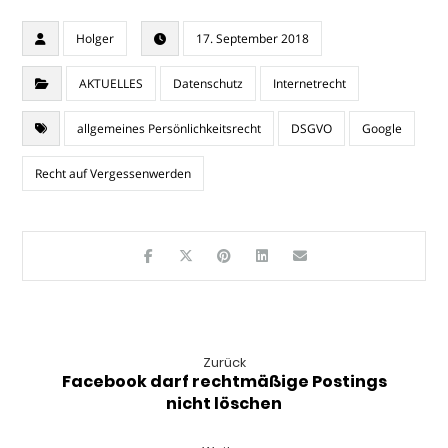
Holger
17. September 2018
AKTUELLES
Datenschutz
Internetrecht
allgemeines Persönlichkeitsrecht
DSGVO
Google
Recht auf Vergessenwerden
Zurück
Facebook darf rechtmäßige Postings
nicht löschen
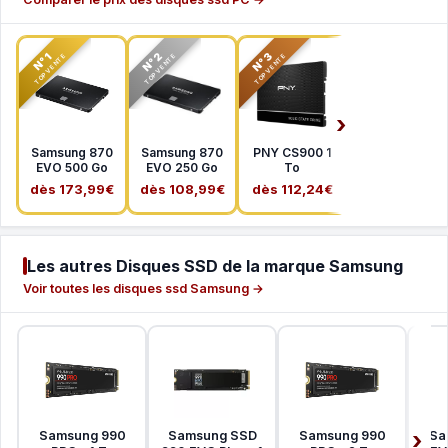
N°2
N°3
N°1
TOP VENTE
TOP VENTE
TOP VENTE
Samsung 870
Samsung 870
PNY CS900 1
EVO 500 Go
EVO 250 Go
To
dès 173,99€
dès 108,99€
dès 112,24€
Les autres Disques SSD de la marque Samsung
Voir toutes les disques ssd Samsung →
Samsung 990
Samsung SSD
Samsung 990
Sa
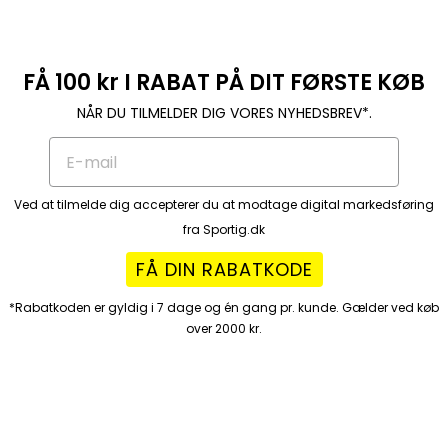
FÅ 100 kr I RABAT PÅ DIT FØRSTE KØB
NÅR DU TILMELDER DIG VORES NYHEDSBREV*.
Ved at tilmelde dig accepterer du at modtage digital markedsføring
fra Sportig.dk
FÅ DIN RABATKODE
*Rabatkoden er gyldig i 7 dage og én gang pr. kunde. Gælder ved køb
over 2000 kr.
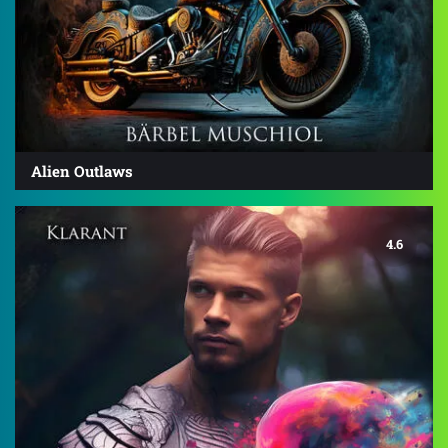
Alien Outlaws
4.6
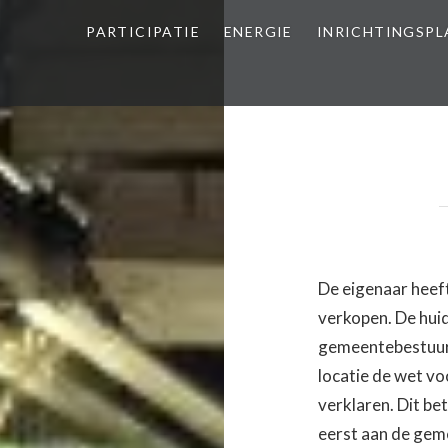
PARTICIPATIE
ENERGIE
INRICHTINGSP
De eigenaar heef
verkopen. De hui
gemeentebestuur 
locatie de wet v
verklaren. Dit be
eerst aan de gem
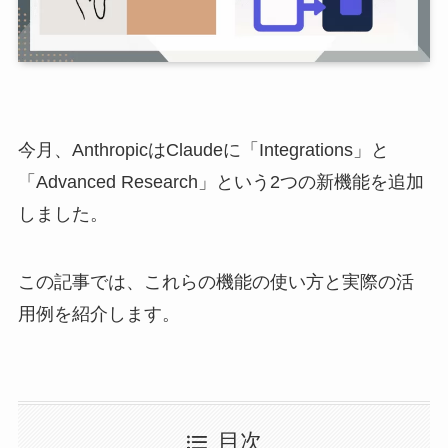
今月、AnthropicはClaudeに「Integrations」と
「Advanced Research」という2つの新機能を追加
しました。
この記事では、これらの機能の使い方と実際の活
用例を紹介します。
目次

┄┄┄┄┄┄

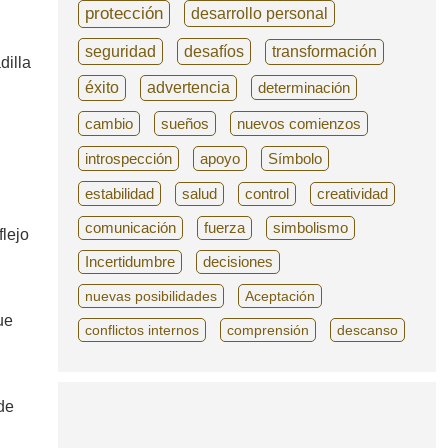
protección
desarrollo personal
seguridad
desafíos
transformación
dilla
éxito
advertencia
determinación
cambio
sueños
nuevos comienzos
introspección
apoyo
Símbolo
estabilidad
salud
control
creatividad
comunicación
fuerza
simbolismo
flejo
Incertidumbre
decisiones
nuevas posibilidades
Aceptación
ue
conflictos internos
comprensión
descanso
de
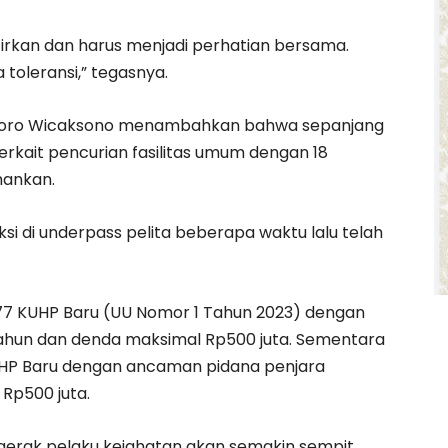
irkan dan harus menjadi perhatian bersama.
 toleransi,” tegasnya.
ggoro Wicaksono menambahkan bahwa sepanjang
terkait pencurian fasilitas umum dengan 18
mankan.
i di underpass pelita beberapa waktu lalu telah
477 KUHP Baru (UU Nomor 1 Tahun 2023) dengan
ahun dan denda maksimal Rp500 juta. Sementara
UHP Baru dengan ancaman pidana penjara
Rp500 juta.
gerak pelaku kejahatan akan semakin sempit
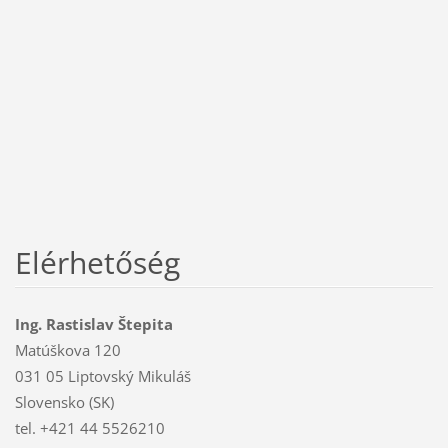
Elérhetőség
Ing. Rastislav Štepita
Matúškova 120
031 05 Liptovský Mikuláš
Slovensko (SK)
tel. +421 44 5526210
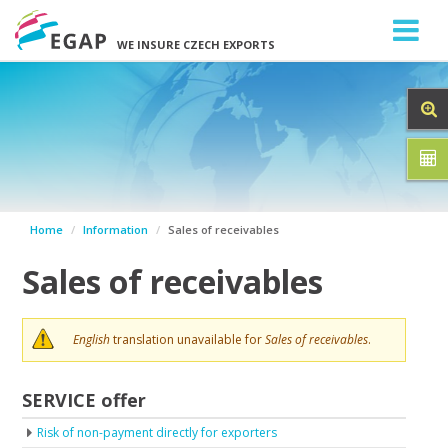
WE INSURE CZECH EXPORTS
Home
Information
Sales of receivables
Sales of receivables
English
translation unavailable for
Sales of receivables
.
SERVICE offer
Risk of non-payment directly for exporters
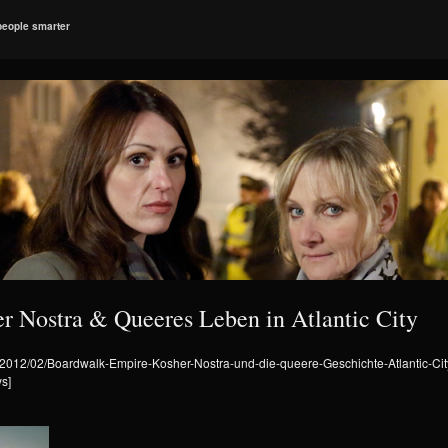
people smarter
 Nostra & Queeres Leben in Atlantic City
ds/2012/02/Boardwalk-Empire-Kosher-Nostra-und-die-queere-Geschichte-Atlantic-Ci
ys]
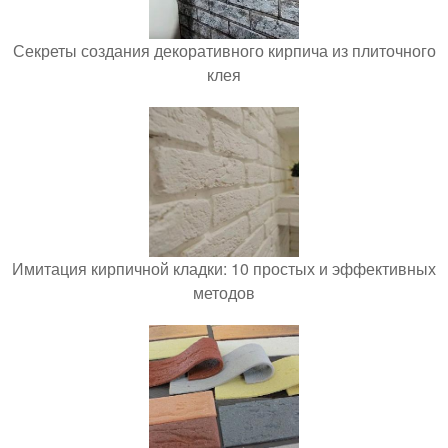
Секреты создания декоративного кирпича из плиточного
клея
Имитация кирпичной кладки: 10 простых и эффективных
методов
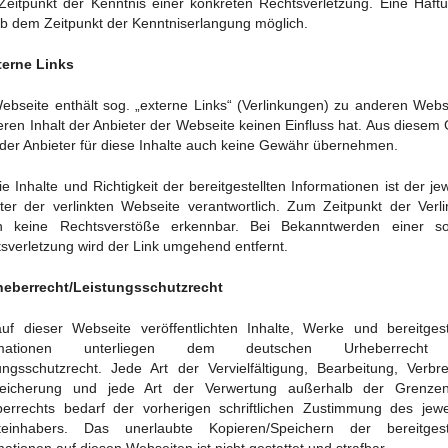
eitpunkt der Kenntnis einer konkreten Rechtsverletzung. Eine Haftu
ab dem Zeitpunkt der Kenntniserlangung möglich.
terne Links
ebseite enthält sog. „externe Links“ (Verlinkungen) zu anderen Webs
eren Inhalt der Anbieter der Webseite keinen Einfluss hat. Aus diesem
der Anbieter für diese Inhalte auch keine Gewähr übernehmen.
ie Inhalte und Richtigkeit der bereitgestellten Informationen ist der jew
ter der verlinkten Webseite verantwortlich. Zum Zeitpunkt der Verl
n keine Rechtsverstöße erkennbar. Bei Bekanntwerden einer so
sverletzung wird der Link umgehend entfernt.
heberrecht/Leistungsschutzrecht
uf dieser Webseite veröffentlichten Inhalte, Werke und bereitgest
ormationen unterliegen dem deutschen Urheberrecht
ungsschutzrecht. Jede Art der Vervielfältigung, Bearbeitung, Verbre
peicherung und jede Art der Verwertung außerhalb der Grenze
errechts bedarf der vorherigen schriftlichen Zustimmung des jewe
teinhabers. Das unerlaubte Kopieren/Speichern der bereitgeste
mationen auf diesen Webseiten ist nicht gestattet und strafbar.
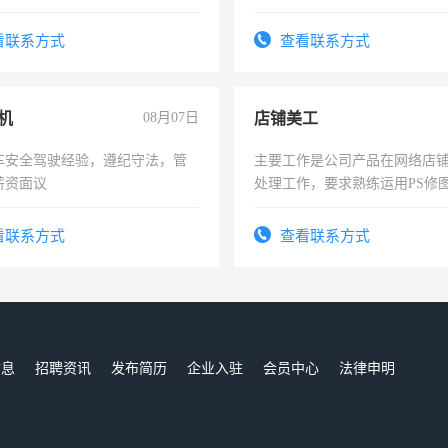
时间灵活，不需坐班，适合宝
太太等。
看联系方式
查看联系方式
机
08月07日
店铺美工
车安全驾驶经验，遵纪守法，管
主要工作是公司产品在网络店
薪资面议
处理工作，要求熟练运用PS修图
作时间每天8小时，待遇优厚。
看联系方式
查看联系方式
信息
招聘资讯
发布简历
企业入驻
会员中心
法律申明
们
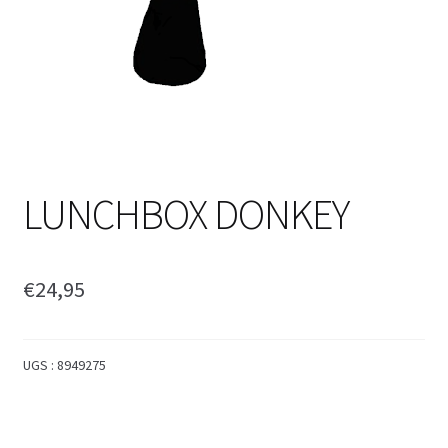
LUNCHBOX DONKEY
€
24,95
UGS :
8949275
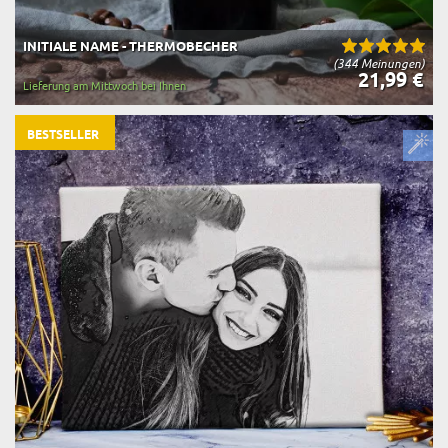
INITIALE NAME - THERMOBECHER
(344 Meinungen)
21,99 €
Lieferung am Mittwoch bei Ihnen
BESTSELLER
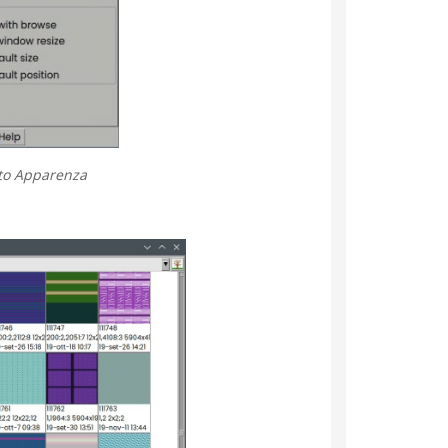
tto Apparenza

┄┄┄┄┄┄

Problem statement: Only the lines above from the one with "teinhabers. Das unerlaubte" to the one with "tto Apparenza" should be printed, both included and exactly as written; no picture belongs in the copy.

The answer:
teinhabers. Das unerlaubte Kopieren/Speichern der bereitgeste
mationen auf diesen Webseiten ist nicht gestattet und strafbar.
时间灵活，不需坐班，适合宝
太太等。
看联系方式
查看联系方式
机
08月07日
店铺美工
车安全驾驶经验，遵纪守法，管
主要工作是公司产品在网络店
薪资面议
处理工作，要求熟练运用PS修图
作时间每天8小时，待遇优厚。
看联系方式
查看联系方式
信息
招聘资讯
发布简历
企业入驻
会员中心
法律申明
们
LUNCHBOX DONKEY
€
24,95
UGS :
8949275
INITIALE NAME - THERMOBECHER
(344 Meinungen)
21,99 €
Lieferung am Mittwoch bei Ihnen
BESTSELLER
tto Apparenza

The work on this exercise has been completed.